# New beginner but very very eager to learn!! :-)



## Zestormwish (Oct 11, 2012)

Hi!
I have been floating around here for a bit, I really enjoying reading all the different posts and advice, but I have now finally plucked up the courage to join you all (please be nice!!)!

A little about me:
I am classically trained on the piano... but gave it up years ago.. wish I never did now!!

I have been taking classical vocal lessons for just under a year now (started Jan-Feb this year) after years of wanting to do so. I have improved in leaps a bounds over the year and I know I have a natural nack for music as such, but I am not that naive to think that is all I need! I have a range that sits around C3 to A5 (can go to a high c but is a working progress for it to come naturally without straining) and am looking to expand more!!

I am VERY fascinated in classical music which I think people think is odd from where I am from (I don't come from a classical supportive background.. or money for that matter) and my age.

Over time I would like to come on here and ask little questions I guess I can not figure out myself or from others and also make some friends that have similar tastes so I don't feel like such a loner with this passion ;-)....
With saying that I would ask you all for someone with a new, fresh but, very eager mind... a student of classical music what pieces would you recommend that I just listen to (not sing) for inspiration?


Thank you for your time
Take Care
:-D


----------



## PetrB (Feb 28, 2012)

Really, start anywhere, with an era, a specific composer, genre (Symphony / concerto / tone poem / chamber music / string quartets, etc.)

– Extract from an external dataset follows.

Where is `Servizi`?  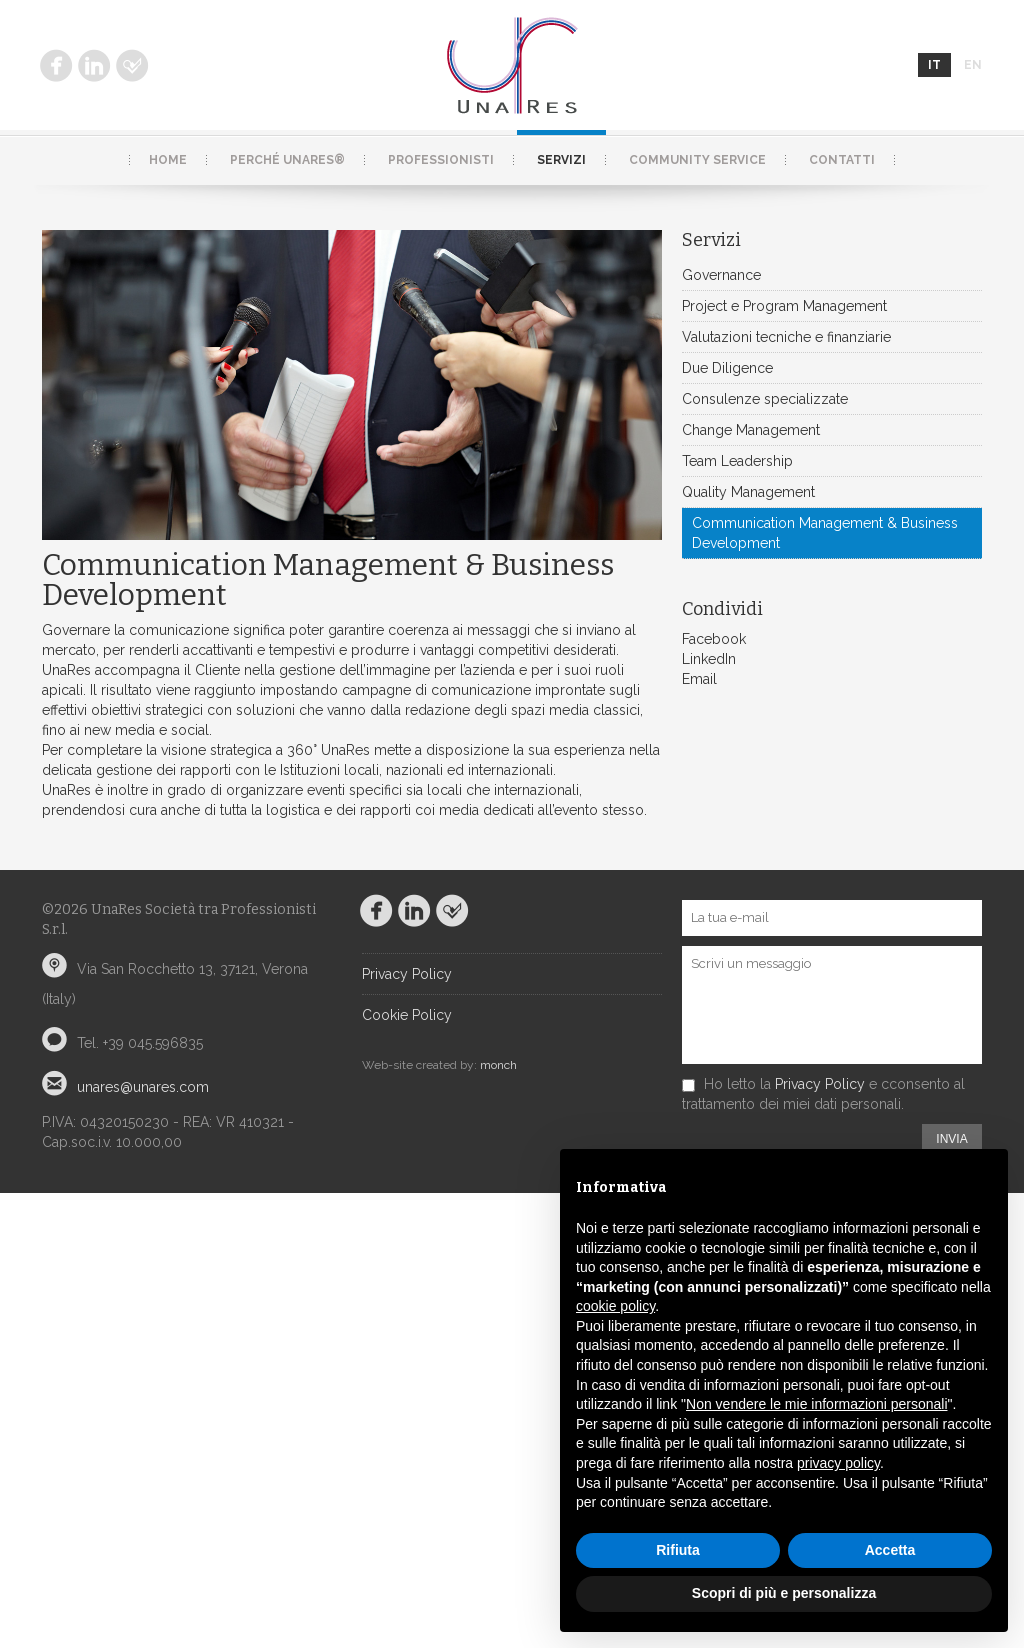 Servizi is located at coordinates (561, 160).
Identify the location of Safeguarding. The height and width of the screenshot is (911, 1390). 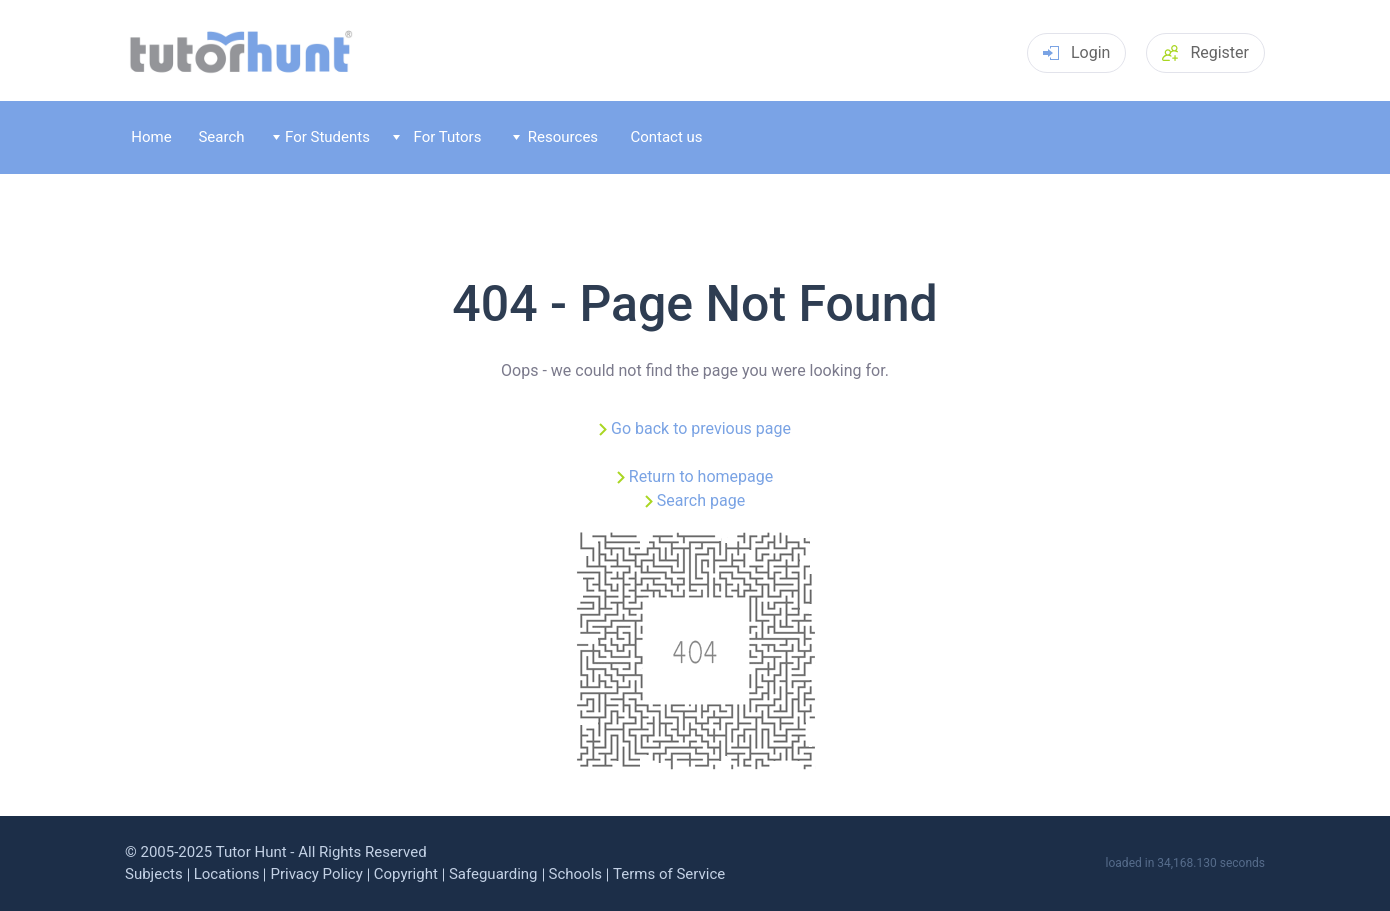 (493, 874).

BUT, if you already have any particular pieces or a composer -- things you like, it might help in 'tailoring' further suggestions for you. Many here are quite considerate and good at that 

Schubert ~ Adagio from the quintet in C





Francis Poulenc ~ Sextuor, for piano and wind quintet













Arthur Honneger ~ Pastorale d'ete





Manuel de Falla ~ Nights in the Gardens of Spain


----------



## Lukecash12 (Sep 21, 2009)

PetrB said:


> Really, start anywhere, with an era, a specific composer, genre (Symphony / concerto / tone poem / chamber music / string quartets, etc.)
> 
> BUT, if you already have any particular pieces or a composer -- things you like, it might help in 'tailoring' further suggestions for you. Many here are quite considerate and good at that
> 
> ...


Nice, well rounded references.


----------



## PetrB (Feb 28, 2012)

Lukecash12 said:


> Nice, well rounded references.


Well, thanks. Let's wait and see what the OPoster thinks of 'em


----------



## Zestormwish (Oct 11, 2012)

Firstly I am sorry it has taken me so long to reply, I am in the middle of studies and nearing to the end of the year is very frantic!
But thank you soooo much for the links, I absolutely love them!!
I am going to really sit down and study them over the next week and if you don't mind let you know what comes to me
Once again thank you for your time
:-D
Take Care


----------